» Aim of the exercise:
Which lines in the data below contain the word "lingvistică"? Copy each of them.
------------------------------------------------------------------------
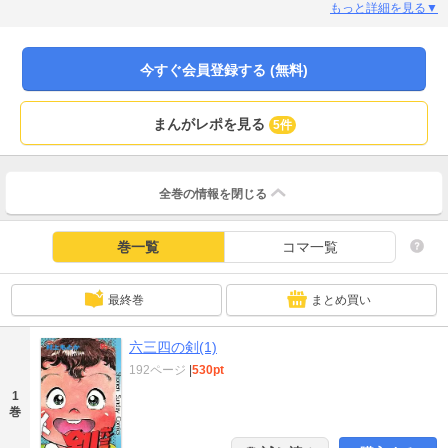
琢磨し続ける少年剣士・六三四の「剣の道」を、剣道の「心」を、力強く描
もっと詳細を見る▼
く、超殿堂入り熱血剣道漫画！！ 六三四のお母さん、色っぽくて良いです
ね。
今すぐ会員登録する (無料)
まんがレポを見る
5件
全巻の情報を
閉じる
巻一覧
コマ一覧
最終巻
まとめ買い
六三四の剣(1)
192ページ
|
530pt
1
巻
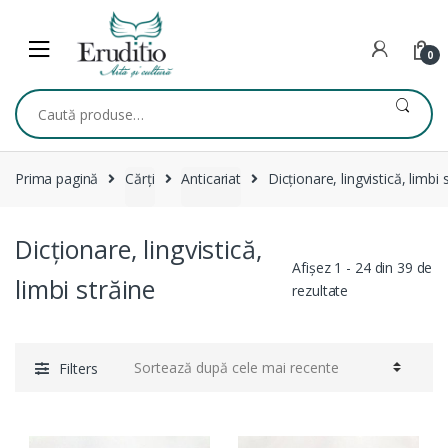
Skip
Skip
to
to
navigation
content
0
Caută
după:
Prima pagină
Cărți
Anticariat
Dicționare, lingvistică, limbi 
Dicționare, lingvistică,
Afișez 1 - 24 din 39 de
limbi străine
Sortat
rezultate
după
cele
mai
Filters
recente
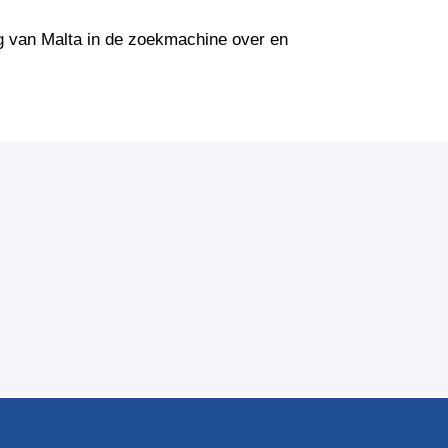
g van Malta in de zoekmachine over en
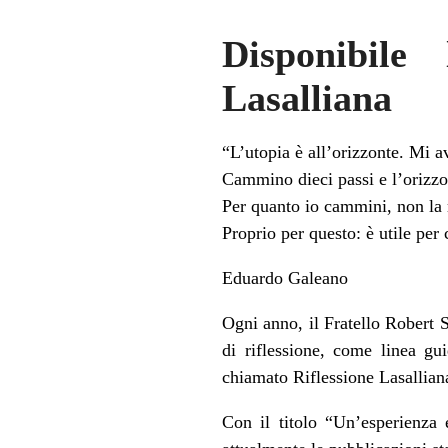
Disponibile
Lasalliana
“L’utopia è all’orizzonte. Mi av
Cammino dieci passi e l’orizzont
Per quanto io cammini, non la 
Proprio per questo: è utile pe
Eduardo Galeano
Ogni anno, il Fratello Robert S
di riflessione, come linea gui
chiamato
Riflessione Lasallian
Con il titolo “Un’esperienza 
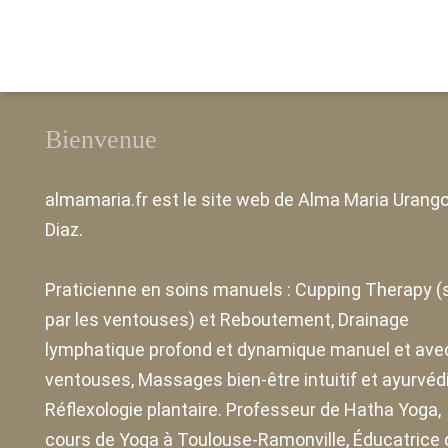
Réf
lymphatique
individ
Yoga à
gro
profond
Toulouse-
enf
Nouveau
Ramonville
3èm
Le drainage
Créneaux
Bienvenue
Les
lymphatique
horaires 2024
profond
almamaria.fr
est le site web de
Alma Maria Urang
Le drainage
Diaz
.
lymphatique &
anti-rides visage
Praticienne en soins manuels :
Cupping Therapy
(
et cou manuel
par les ventouses) et Reboutement,
Drainage
énergétique avec
lymphatique profond et dynamique manuel et ave
ventouses
ventouses
, Massages bien-être intuitif et ayurvéd
Réflexologie plantaire. Professeur de Hatha Yoga,
Reboutement
cours de Yoga à Toulouse-Ramonville, Éducatrice 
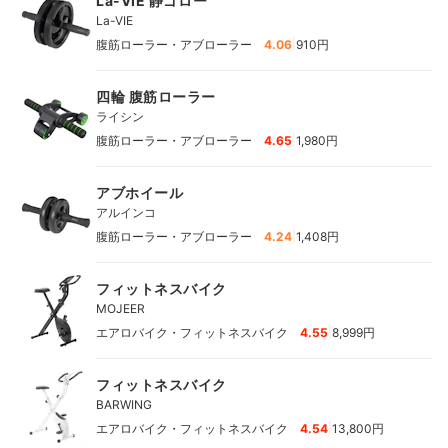
La-VIE 静ゴロー
La-VIE
|
腹筋ローラー・アブローラー
4.06
910円
四輪 腹筋ローラー
ライシン
|
腹筋ローラー・アブローラー
4.65
1,980円
アブホイール
アルインコ
|
腹筋ローラー・アブローラー
4.24
1,408円
フィットネスバイク
MOJEER
|
エアロバイク・フィットネスバイク
4.55
8,999円
フィットネスバイク
BARWING
|
エアロバイク・フィットネスバイク
4.54
13,800円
------------------------------------------------------------------------
» Solution to the problem:
Dicționare, lingvistică, limbi 
Dicționare, lingvistică,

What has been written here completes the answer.